Behavioral Modeling and Simulation with Experimental Analysis of a Two Stroke Engine Using Nanosized Copper Coated Catalytic Converter

Abstract

A great deal of emphasis is placed on the real societal benefits around nanotechnology for energy efficiency, renewable resources, environmental remediation and pollution prevention. In particular, new and better techniques for pollution control are emerging as nano-particles push the limits and capabilities of technology. Environmental Pollution by vehicles is caused due to tail-pipe exhaust emissions depending on changes in driving cycles, engine condition, fuel composition and air-fuel ratio. Malfunction of engine devices, especially fuel injection system, increases the emissions of the main exhaust components. In the present work, an improved design more suitable for implementation along with improved performance and efficiency in reducing the exhaust emissions from a four stroke spark ignition engine.

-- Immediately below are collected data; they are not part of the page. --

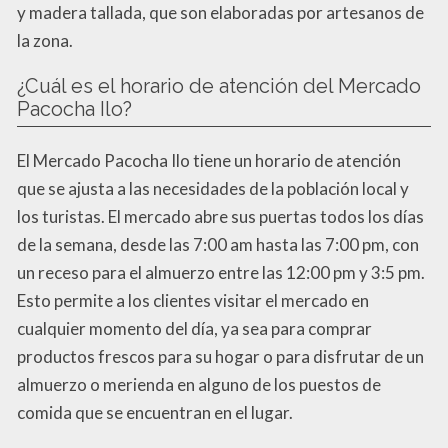
y madera tallada, que son elaboradas por artesanos de
la zona.
¿Cuál es el horario de atención del Mercado
Pacocha Ilo?
El Mercado Pacocha Ilo tiene un horario de atención
que se ajusta a las necesidades de la población local y
los turistas. El mercado abre sus puertas todos los días
de la semana, desde las 7:00 am hasta las 7:00 pm, con
un receso para el almuerzo entre las 12:00 pm y 3:5 pm.
Esto permite a los clientes visitar el mercado en
cualquier momento del día, ya sea para comprar
productos frescos para su hogar o para disfrutar de un
almuerzo o merienda en alguno de los puestos de
comida que se encuentran en el lugar.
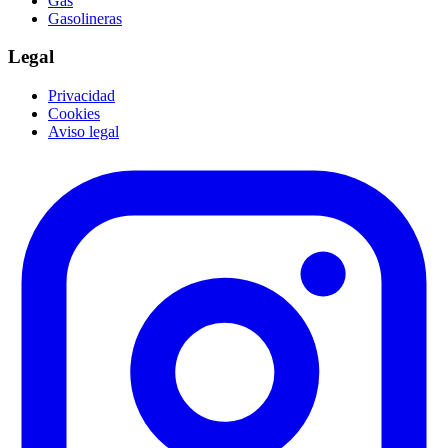
Gas
Gasolineras
Legal
Privacidad
Cookies
Aviso legal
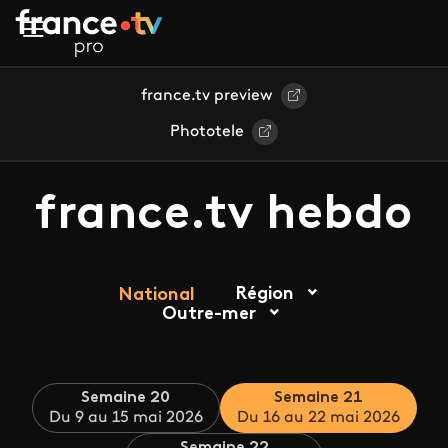
Aller au contenu principal
france.tv preview
Phototele
france.tv hebdo
Région
National
Outre-mer
Semaine 20
Semaine 21
Du 9 au 15 mai 2026
Du 16 au 22 mai 2026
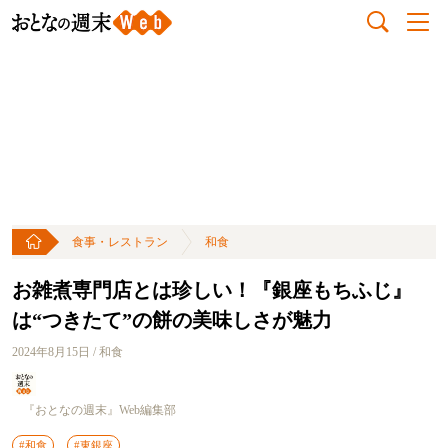
食事・レストラン
和食
お雑煮専門店とは珍しい！『銀座もちふじ』
は“つきたて”の餅の美味しさが魅力
2024年8月15日 / 和食
『おとなの週末』Web編集部
#和食
#東銀座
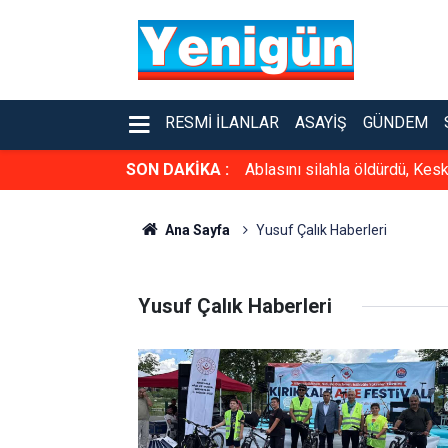
RESMI İLANLAR
ASAYIŞ
GÜNDEM
SON DAKİKA :
Ablasını silahla öldürdü, Kesk
Ana Sayfa
Yusuf Çalık Haberleri
Yusuf Çalık Haberleri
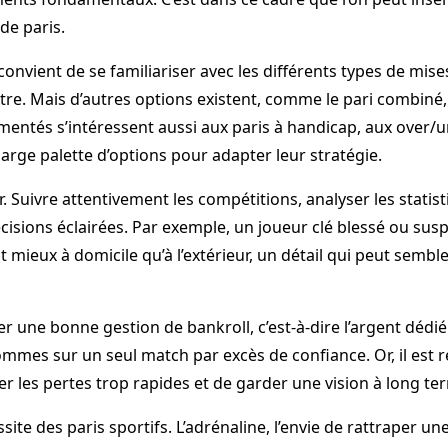
de paris.
 convient de se familiariser avec les différents types de mis
tre. Mais d’autres options existent, comme le pari combiné, 
imentés s’intéressent aussi aux paris à handicap, aux over/u
arge palette d’options pour adapter leur stratégie.
Suivre attentivement les compétitions, analyser les statis
écisions éclairées. Par exemple, un joueur clé blessé ou su
mieux à domicile qu’à l’extérieur, un détail qui peut sembl
per une bonne gestion de bankroll, c’est-à-dire l’argent dédi
mes sur un seul match par excès de confiance. Or, il est 
er les pertes trop rapides et de garder une vision à long ter
ite des paris sportifs. L’adrénaline, l’envie de rattraper u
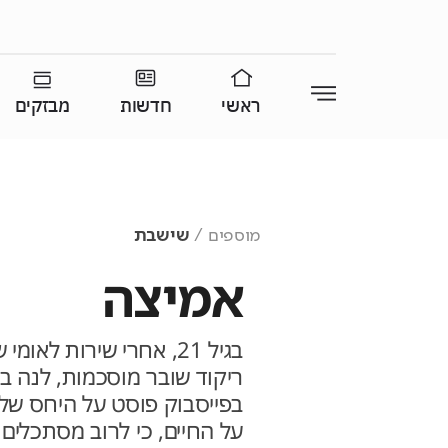
ראשי
חדשות
מבזקים
מוספים
שישבת
אמיצה
בגיל 21, אחרי שירות לא
ריקוד שובר מוסכמות, לנה ב
בפייסבוק פוסט על היחס של
על החיים, כי לרוב מסתכלים 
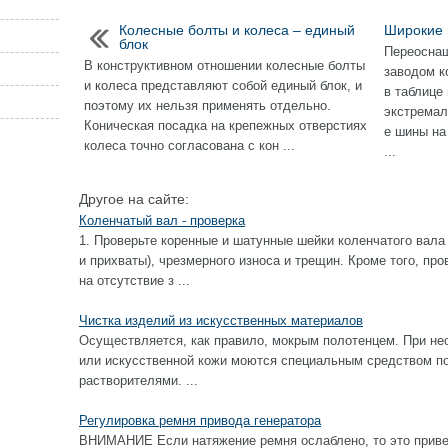
Колесные болты и колеса – единый
Широкие 
блок
Переосна
В конструктивном отношении колесные болты
заводом к
и колеса представляют собой единый блок, и
в таблице
поэтому их нельзя применять отдельно.
экстремал
Коническая посадка на крепежных отверстиях
е шины на
колеса точно согласована с кон ...
...
Другое на сайте:
Коленчатый вал - проверка
1. Проверьте коренные и шатунные шейки коленчатого вала
и прихваты), чрезмерного износа и трещин. Кроме того, пр
на отсутствие з ...
Чистка изделий из искусственных материалов
Осуществляется, как правило, мокрым полотенцем. При не
или искусственной кожи моются специальным средством по 
растворителями. ...
Регулировка ремня привода генератора
ВНИМАНИЕ Если натяжение ремня ослаблено, то это приве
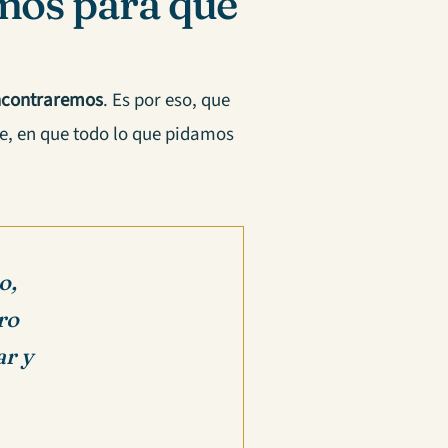
mos para que
encontraremos
. Es por eso, que
e, en que todo lo que pidamos
o,
ro
ar y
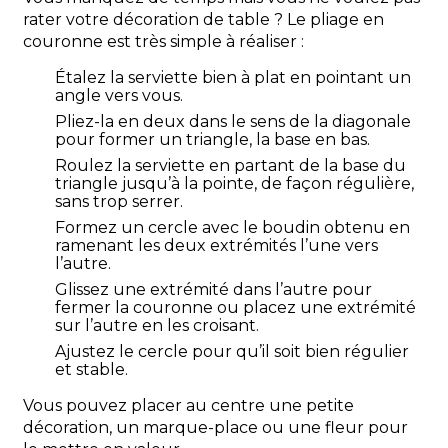
rater votre décoration de table ? Le pliage en
couronne est très simple à réaliser :
Étalez la serviette bien à plat en pointant un
angle vers vous.
Pliez-la en deux dans le sens de la diagonale
pour former un triangle, la base en bas.
Roulez la serviette en partant de la base du
triangle jusqu’à la pointe, de façon régulière,
sans trop serrer.
Formez un cercle avec le boudin obtenu en
ramenant les deux extrémités l’une vers
l’autre.
Glissez une extrémité dans l’autre pour
fermer la couronne ou placez une extrémité
sur l’autre en les croisant.
Ajustez le cercle pour qu’il soit bien régulier
et stable.
Vous pouvez placer au centre une petite
décoration, un marque-place ou une fleur pour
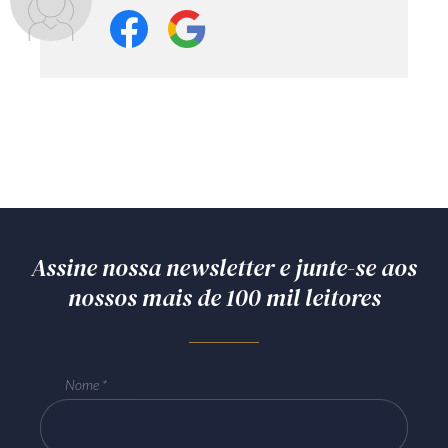
Assine nossa newsletter e junte-se aos
nossos mais de 100 mil leitores
Nome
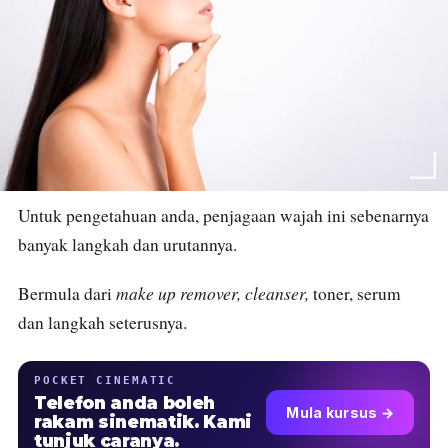
Untuk pengetahuan anda, penjagaan wajah ini sebenarnya
banyak langkah dan urutannya.
make up remover, cleanser,
Bermula dari
toner, serum
dan langkah seterusnya.
POCKET CINEMATIC
Telefon anda boleh
Mula kursus →
rakam sinematik. Kami
tunjuk caranya.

In the present work some alterations and modifications have been designed so as to increase the retention period of exhaust gases to provide more time for its oxidation and thereby to reduce the harmful emission. In this research, modeling has been done for a four stroke spark ignition engine with nano-sized copper coated catalytic converter. It will throw a light on the reduction in emission achieved by nano-particle coating. This paper opens a gateway to study the changes in the concentration of exhaust emissions due to the nano-material coating. The modeling will help in understanding the mathematical nature of the process. The behavioral modeling, starts from analyzing the practical behavior of four stroke engine with designed catalytic convertor, and then approximating obtained behavior in terms of mathematical equations. These obtained equations actually represent behavior of concern system. Firstly, mathematical model is developed to implement it in the simulink platform. Then, to verify the results obtained from the model, simulation is performed.